= Rolando Illa =

Cuban-Argentine chess player (1880–1937)

Rolando Illa (6 September 1880, New York City – 3 May 1937, Buenos Aires) was a Cuban–Argentine chess master.

Born in New York into a Cuban family, he moved to Argentina and was naturalized in 1904. He was a co-founder of the Club Argentino de Ajedrez in Buenos Aires. In 1910, he won Club Argentino Championship, and again in the period 1912–1919 (posteriormente) or 1913–1921. He won a match against Julio Lynch (3.5 : 1.5), and lost a match to Boris Kostić (0 : 6), both in Buenos Aires in 1913.
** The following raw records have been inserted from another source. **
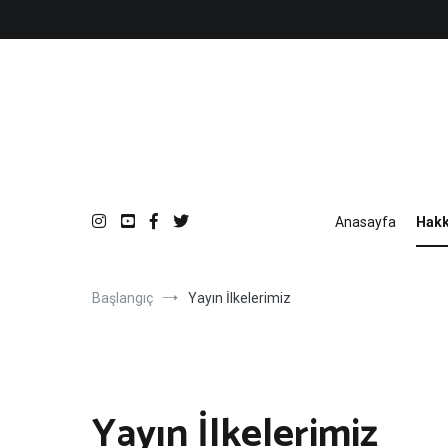
İçeriğe
atla
Anasayfa
Hakk
Başlangıç
Yayın İlkelerimiz
Yayın İlkelerimiz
He shared 1st with C.M. Portela at Buenos Aires 1917, took 2nd, behind L. Carranza, at Buenos Aires 1920, tied for 2nd-4th at Montevideo (Carrasco) 1921/22 (South American Championship, Roberto Grau won), and took 5th at Buenos Aires 1922 (Pentagonal, Benito Villegas won). He thrice participated in the Argentine Championship: took 5th in 1921/22 (Damian Reca won), tied for 6-7th in 1923/24 and tied for 7-9th in 1924. Illa shared 2nd with Villegas, behind Alexander Alekhine, at Buenos Aires 1926.